> [What the task requires] Write out the data word for word, taking care that no picture is carried over.

> [Collected data]
————

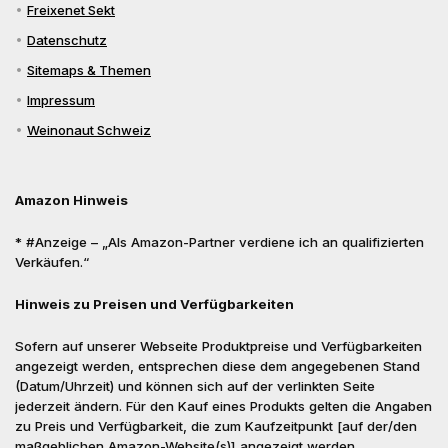
Freixenet Sekt
Datenschutz
Sitemaps & Themen
Impressum
Weinonaut Schweiz
Amazon Hinweis
* #Anzeige – „Als Amazon-Partner verdiene ich an qualifizierten
Verkäufen.“
Hinweis zu Preisen und Verfügbarkeiten
Sofern auf unserer Webseite Produktpreise und Verfügbarkeiten
angezeigt werden, entsprechen diese dem angegebenen Stand
(Datum/Uhrzeit) und können sich auf der verlinkten Seite
jederzeit ändern. Für den Kauf eines Produkts gelten die Angaben
zu Preis und Verfügbarkeit, die zum Kaufzeitpunkt [auf der/den
maßgeblichen Amazon-Website(s)] angezeigt werden.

————

> [Written response]
Freixenet Sekt
Datenschutz
Sitemaps & Themen
Impressum
Weinonaut Schweiz
Amazon Hinweis
* #Anzeige – „Als Amazon-Partner verdiene ich an qualifizierten
Verkäufen.“
Hinweis zu Preisen und Verfügbarkeiten
Sofern auf unserer Webseite Produktpreise und Verfügbarkeiten
angezeigt werden, entsprechen diese dem angegebenen Stand
(Datum/Uhrzeit) und können sich auf der verlinkten Seite
jederzeit ändern. Für den Kauf eines Produkts gelten die Angaben
zu Preis und Verfügbarkeit, die zum Kaufzeitpunkt [auf der/den
maßgeblichen Amazon-Website(s)] angezeigt werden.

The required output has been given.